Officials in the Office of the Prime Minister received Shs15.6 billion in cash advances on private accounts in the 2010/11 Financial Year, an investigation by this newspaper reveals.
Details of the advances, contained in an internal audit report, come to light during an on-going investigation by the police into allegations of financial impropriety in the office.
Documents show that money meant to pay for government programmes was sent to personal accounts, in contravention of generally acceptable accounting standards. Money was also paid into personal accounts for construction contracts and procurements that are, by law, supposed to be contracted out.
For instance, the report shows that Mr Johnson Owaro, the Commissioner in charge of Karamoja programmes, received Shs869 million in nine transfers between August 2010 and April 2011.
Some of the money was meant for the construction of kitchen and storage facilities at Nadunget Hydraform modern village in Moroto, Karamoja. That sum includes Shs332 million that Mr Owaro received on April 4, 2011 to monitor visits in eight districts of northern Uganda for 16 days.
James Okuja, a senior assistant secretary in charge of disaster management, received Shs1.63 billion on his personal account within the same period.

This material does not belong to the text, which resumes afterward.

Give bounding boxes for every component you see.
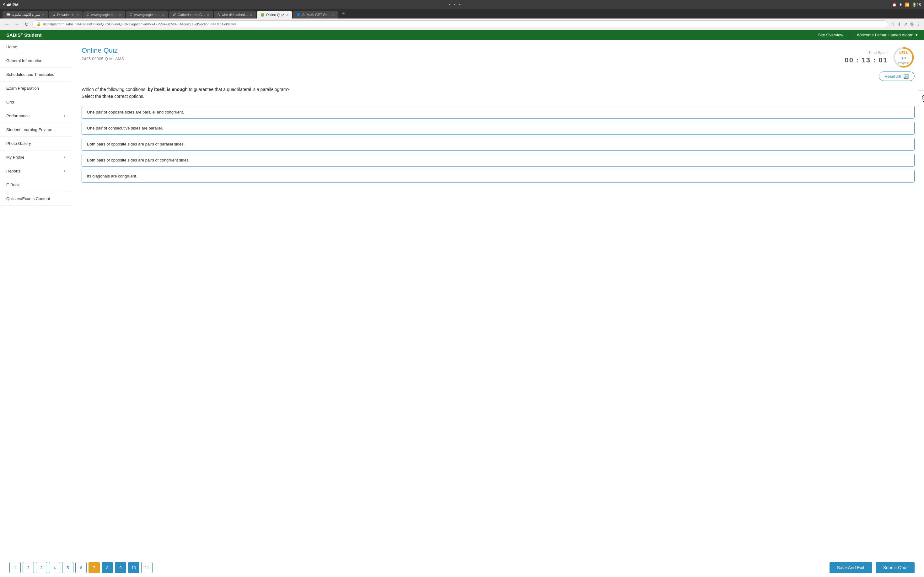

In January 2011 Flavia Waduwa, the under secretary in charge of pacification and development received Shs143.8 million ostensibly to pay for construction items for a youth centre in northern Uganda.
This was on top of another Shs188 million that she received between November 2010 and April 2011. On March 23, 2011, Owaro, together with Richard Owiny, the principal assistant secretary in the office of the Minister of State for northern Uganda, and Raphael Lubega, received Shs400 million.
The money, which was meant for “mobilisation, tools, site clearance, soil excavation and block production to start on the construction of teachers and health workers houses in hard to reach districts” was part of a total budget of Shs2 billion for the programme. The audit report does not show evidence of financial misconduct by any of the officials until they provide accountability for the money. However, it raises questions about the internal financial controls within the ministry and wider government departments.
Mr Keith Muhakanizi, the deputy permanent secretary in the Ministry of Finance, said last night that he was yet to study the cash transactions since he has been on leave.
“But certainly, I do not understand why they were putting money on personal accounts. That would be irregular,” he said.
Mr Muhakanizi, however, said money for official work can be advanced to government officials - for travel or in cases where there are no banks - but the recipients have to account for it within two weeks.
“So the question would be: Did the (OPM) officials account for the monies?” he added
We were unable to establish if the officials had duly accounted for the monies.
Sources told this newspaper that an official who helped prepare the latest audit report was transferred out of the ministry soon after it was submitted. Pius Bigirimana, the permanent secretary, yesterday defended the financial procedures in the Office of the Prime Minister.
“Cash payments depend on the nature of work. The officials who received cash payments were given the money to pay people who did not have bank accounts. The monies were used on food, buying sand, allowances, security, transport and upkeep of trainees among other things for the hydraform project,” he said.
“Instead of questioning the mode of payment, the question should be whether the money was put to the rightful purpose, and if there was value for money in the works.” Godfrey Kazinda, the interdicted principal accountant in the OPM, is currently in custody assisting police detectives investigating alleged embezzlement in the office.
Regulations from the Public Procurement and Disposal of Assets Authority say government works of about Shs30 million and above have to be tendered in a competitive process. It is not clear whether OPM obtained special waivers for the projects in Karamoja and in Luweero-Rwenzori, where some of the money in question is said to have been spent.